After pushing for an end to colonial rule, Lumumba became the newly independent Congo’s first prime minister in 1960.
But historians say when he reached out to the Soviet Union for help in putting down a secessionist movement in the mineral-rich Katanga region, he quickly fell out of favour during Cold War times with both Belgium and the United States.
So when dictator Mobutu Sese Seko seized power in a military coup later that year, western powers did little to intervene as Lumumba was arrested and jailed.
Lumumba’s assassination by separatists in January 1961 ultimately cleared the way for Mobutu to rule the country, which he later renamed Zaire, for decades until his death in 1997.
Even though Lumumba’s killers were Congolese, questions have persisted over how complicit Belgium and the United States may have been in his death because of his perceived Communist ties.
A Belgian parliamentary probe later determined that the government was “morally responsible” for Lumumba’s death.
A US Senate committee found in 1975 that the CIA had hatched a separate, failed plan to kill the Congolese leader.
“Several ministers of the Belgian government of the time bear a moral responsibility for the circumstances that led to this murder,” Mr De Croo said.
“A man was murdered for his political convictions, his words, his ideals.

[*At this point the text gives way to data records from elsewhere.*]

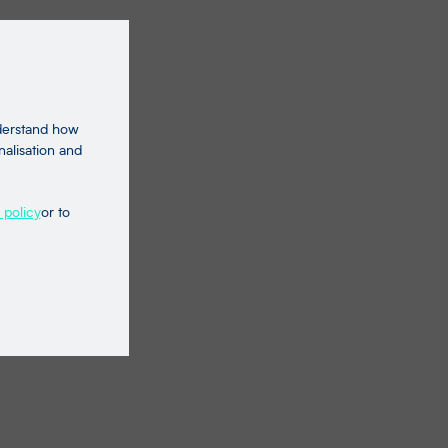
nderstand how
nalisation and
 policy
or to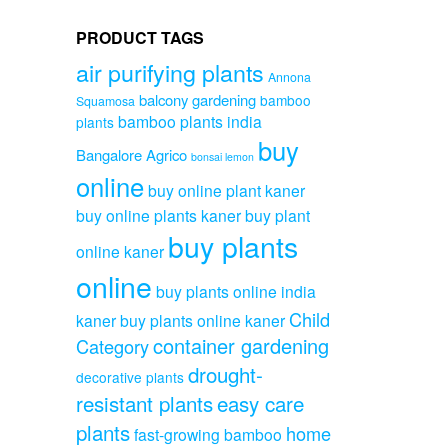
PRODUCT TAGS
air purifying plants
Annona
balcony gardening
bamboo
Squamosa
bamboo plants india
plants
buy
Bangalore Agrico
bonsai lemon
online
buy online plant kaner
buy online plants kaner
buy plant
buy plants
online kaner
online
buy plants online india
Child
kaner
buy plants online kaner
container gardening
Category
drought-
decorative plants
resistant plants
easy care
plants
home
fast-growing bamboo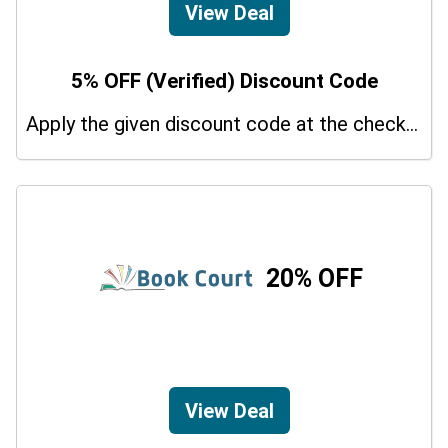
View Deal
5% OFF (Verified) Discount Code
Apply the given discount code at the checkout page to redeem 5% off on your purchases.
20% OFF
View Deal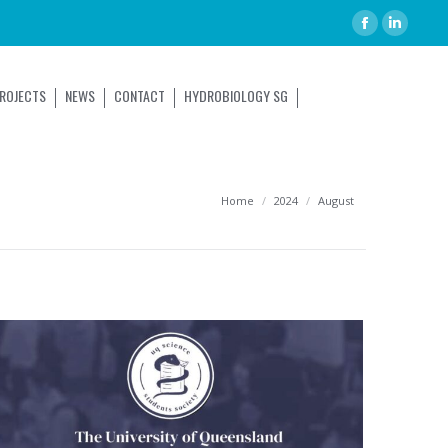
ROJECTS
NEWS
CONTACT
HYDROBIOLOGY SG
You are here:
Home
2024
August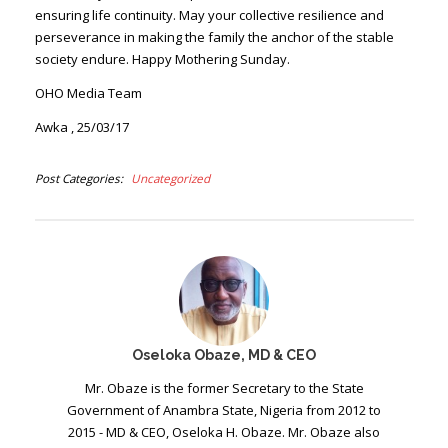
ensuring life continuity. May your collective resilience and
perseverance in making the family the anchor of the stable
society endure. Happy Mothering Sunday.
OHO Media Team
Awka , 25/03/17
Post Categories
Uncategorized
Oseloka Obaze, MD & CEO
Mr. Obaze is the former Secretary to the State
Government of Anambra State, Nigeria from 2012 to
2015 - MD & CEO, Oseloka H. Obaze. Mr. Obaze also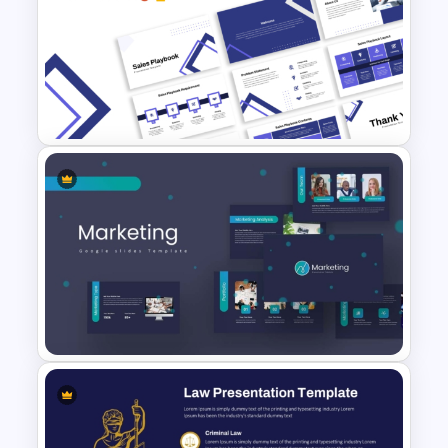
Communication Plan Template
Free Sales Playbook
Presentation Template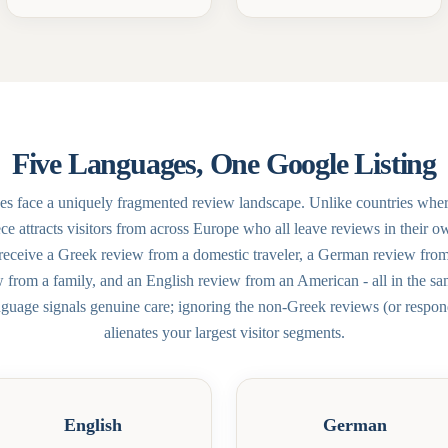
Five Languages, One Google Listing
es face a uniquely fragmented review landscape. Unlike countries whe
e attracts visitors from across Europe who all leave reviews in their 
receive a Greek review from a domestic traveler, a German review fro
w from a family, and an English review from an American - all in the 
nguage signals genuine care; ignoring the non-Greek reviews (or respon
alienates your largest visitor segments.
English
German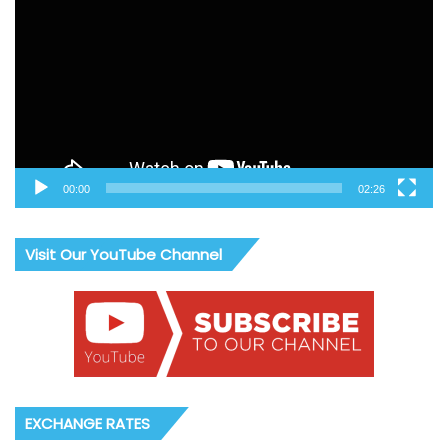
00:00
02:26
Visit Our YouTube Channel
EXCHANGE RATES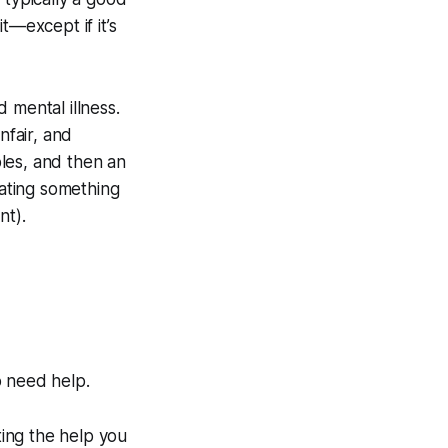
t—except if it’s
 mental illness.
nfair, and
bles, and then an
iating something
nt).
o need help.
ting the help you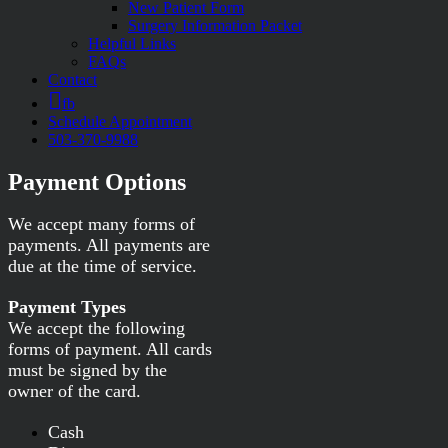
New Patient Form
Surgery Information Packet
Helpful Links
FAQs
Contact
fb
Schedule Appointment
503-370-9988
Payment Options
We accept many forms of
payments. All payments are
due at the time of service.
Payment Types
We accept the following
forms of payment. All cards
must be signed by the
owner of the card.
Cash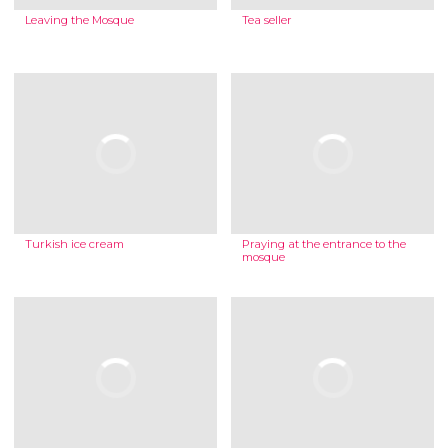
Leaving the Mosque
Tea seller
Turkish ice cream
Praying at the entrance to the
mosque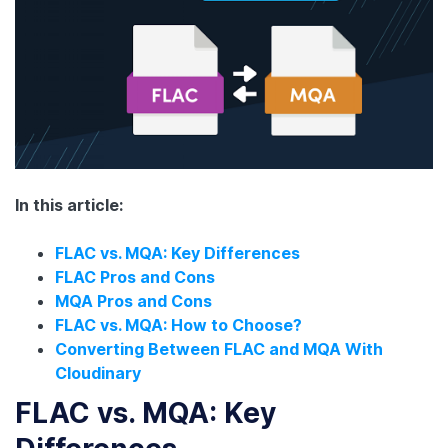
In this article:
FLAC vs. MQA: Key Differences
FLAC Pros and Cons
MQA Pros and Cons
FLAC vs. MQA: How to Choose?
Converting Between FLAC and MQA With
Cloudinary
FLAC vs. MQA: Key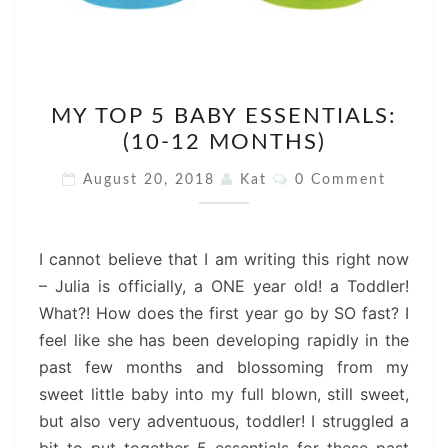
MY
MY TOP 5 BABY ESSENTIALS:
TOP
(10-12 MONTHS)
5
BABY
Comments
August 20, 2018
Kat
0 Comment
ESSENTIALS:
(10-
12
I cannot believe that I am writing this right now
MONTHS)
– Julia is officially, a ONE year old! a Toddler!
What?! How does the first year go by SO fast? I
feel like she has been developing rapidly in the
past few months and blossoming from my
sweet little baby into my full blown, still sweet,
but also very adventuous, toddler! I struggled a
bit to put together 5 essentials for these past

For the democrat that I am, it is indefensible. For the liberal that I am, it is unacceptable. And for the human being that I am, it is odious.”
Two years ago, the 60th anniversary of Congo’s independence reignited calls to put Lumumba’s soul to rest.
Protesters gathered outside the Belgian embassy in Kinshasa, seeking restitution of his remains along with cultural artefacts taken during colonial rule.
In Belgium, the international protests against racism that followed the death of George Floyd in the United States gave a new momentum to activists fighting to have monuments to King Leopold II removed.
Leopold had plundered Congo during his 1865-1909 reign and forced many of its people into slavery to extract resources for his own profit.
In 1908, he handed it over to the Belgian state, which continued to rule over the colony until it became independent in 1960.
Amid the Black Lives Matter actions, protesters took down busts of the former monarch held responsible for the death of millions of Africans, and King Philippe later expressed regret for the violence carried out by the country when it ruled over Congo.
None of his predecessors had gone so far as to convey remorse.